→ THE PROBLEM: Let the output be exactly the lines from the one containing "miércoles a los" through the end of the records below, both included.

→ MATERIAL FOR THIS TASK:
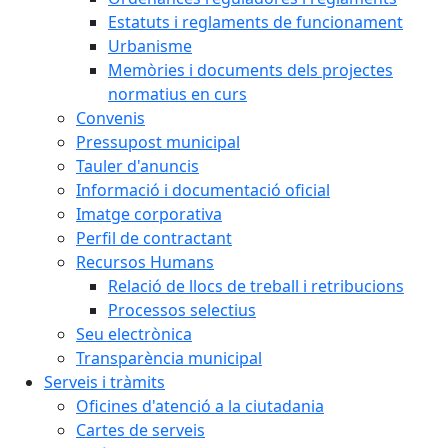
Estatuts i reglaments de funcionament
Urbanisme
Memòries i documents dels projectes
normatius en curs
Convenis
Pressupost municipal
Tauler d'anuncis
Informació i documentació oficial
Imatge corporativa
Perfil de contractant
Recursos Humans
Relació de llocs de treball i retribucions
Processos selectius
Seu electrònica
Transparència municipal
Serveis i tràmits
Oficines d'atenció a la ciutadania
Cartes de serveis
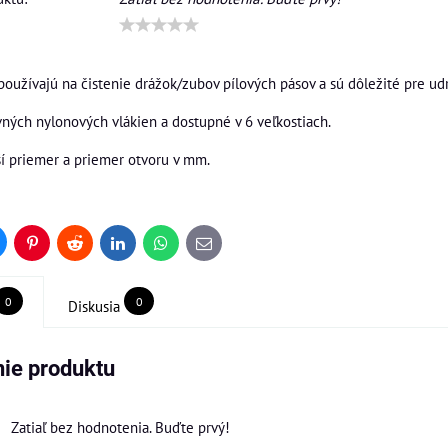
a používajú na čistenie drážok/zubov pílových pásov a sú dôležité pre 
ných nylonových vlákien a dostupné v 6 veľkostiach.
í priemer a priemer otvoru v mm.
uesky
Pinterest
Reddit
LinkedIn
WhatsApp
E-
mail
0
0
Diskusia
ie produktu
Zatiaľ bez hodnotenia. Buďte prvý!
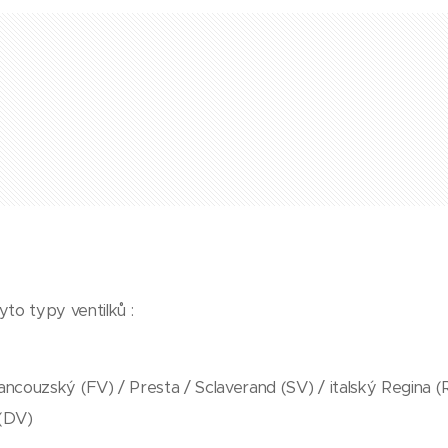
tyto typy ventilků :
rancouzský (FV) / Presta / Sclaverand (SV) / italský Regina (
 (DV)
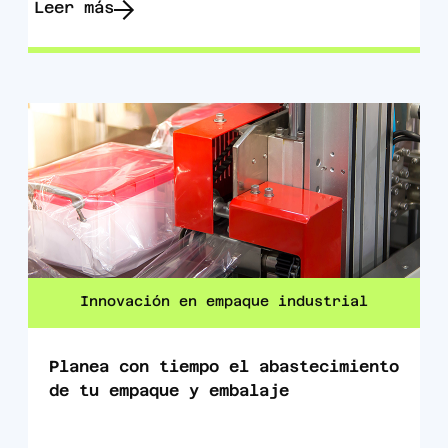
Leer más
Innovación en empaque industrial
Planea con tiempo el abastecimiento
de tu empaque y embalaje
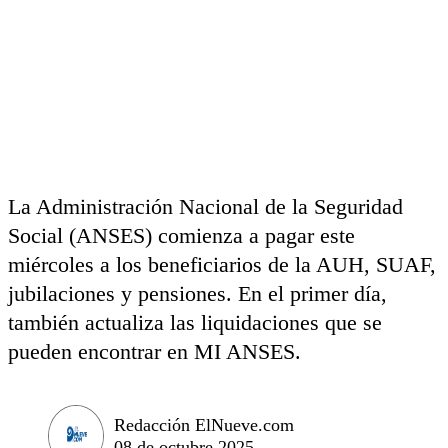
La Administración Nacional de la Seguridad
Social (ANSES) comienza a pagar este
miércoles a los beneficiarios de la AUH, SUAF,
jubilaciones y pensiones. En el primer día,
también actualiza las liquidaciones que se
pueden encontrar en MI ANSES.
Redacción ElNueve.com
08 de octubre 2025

→ RESULT FOR THIS TASK:
miércoles a los beneficiarios de la AUH, SUAF,
jubilaciones y pensiones. En el primer día,
también actualiza las liquidaciones que se
pueden encontrar en MI ANSES.
Redacción ElNueve.com
08 de octubre 2025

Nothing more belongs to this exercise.